*** Opening of EXERCISE DATA ***

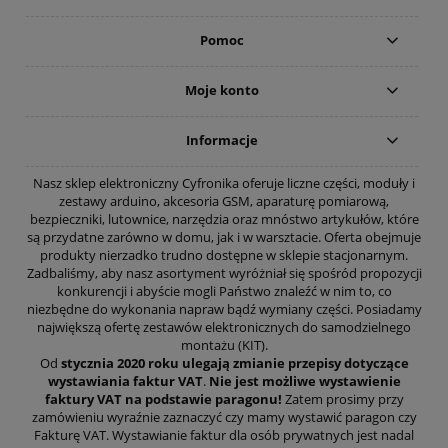
Pomoc
Moje konto
Informacje
Nasz sklep elektroniczny Cyfronika oferuje liczne części, moduły i
zestawy arduino, akcesoria GSM, aparaturę pomiarową,
bezpieczniki, lutownice, narzędzia oraz mnóstwo artykułów, które
są przydatne zarówno w domu, jak i w warsztacie. Oferta obejmuje
produkty nierzadko trudno dostępne w sklepie stacjonarnym.
Zadbaliśmy, aby nasz asortyment wyróżniał się spośród propozycji
konkurencji i abyście mogli Państwo znaleźć w nim to, co
niezbędne do wykonania napraw bądź wymiany części. Posiadamy
największą ofertę zestawów elektronicznych do samodzielnego
montażu (KIT).
Od
stycznia 2020 roku ulegają zmianie przepisy dotyczące
wystawiania faktur VAT
.
Nie jest możliwe wystawienie
faktury VAT na podstawie paragonu!
Zatem prosimy przy
zamówieniu wyraźnie zaznaczyć czy mamy wystawić paragon czy
Fakturę VAT. Wystawianie faktur dla osób prywatnych jest nadal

*** Close of EXERCISE DATA ***

▶ [WORK TASK] State the number of lines in these entries where the word "części" occurs, without any other words.

▶ [EXERCISE OUTPUT] 2